O MONTE E A BASÍLICA DE STA. LUZIA


“Vi a Ana no Castelo?”, exclamam os populares. Quem chega a Viana do Castelo, vê-a logo bela e imponente do alto do seu monte. É a Basílica de Santa Luzia. A 3 km. do centro, a pé, de funicular ou de carro, suba até ao topo do Monte de Santa Luzia para descobrir uma vista deslumbrante e o ícone da cidade.

A basílica foi construída no início do século XX, tendo como modelo o Sacré Coeur de Montmartre, em Paris. Ex-libris vianense, é visita obrigatória pela sua beleza pela extraordinária paisagem sobre o estuário do rio Lima, a cidade e o mar.

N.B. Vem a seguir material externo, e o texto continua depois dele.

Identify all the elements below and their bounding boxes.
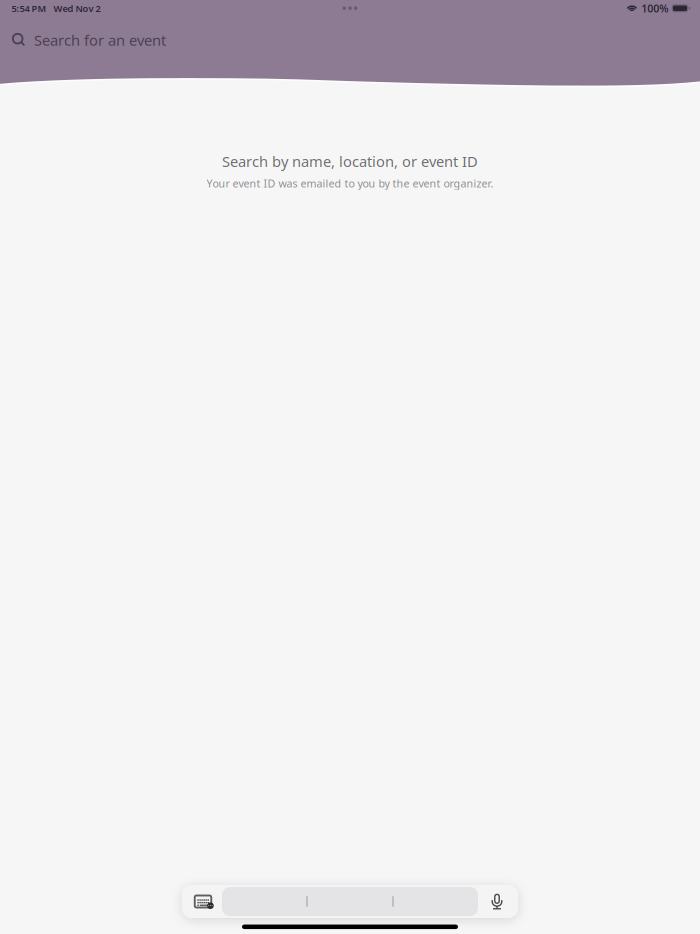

Se chegou até aqui, suba mais um pouco, até ao zimbório interior. No topo, tem uma pequena varanda de onde terá uma visão desconcertante de toda a região. Em dias claros ou soalheiros, vê-se Ponte de Lima, Póvoa de Varzim e o Monte de Santa Tecla já em Espanha.

Junto à igreja, encontra a Pousada do Monte de Santa Luzia, um local privilegiado onde pernoitar. Quiçá em Agosto, mês da famosa festa de Nossa Senhora da Agonia. Assim, aproveite para assistir a uma semana de festejos ímpares: a procissão da Santa ao mar e nas ruas da Ribeira, o cortejo etnográfico, a festa do traje, os bombos e os divertidos cabeçudos… Eis a bela Santa Luzia na sua Viana do Castelo!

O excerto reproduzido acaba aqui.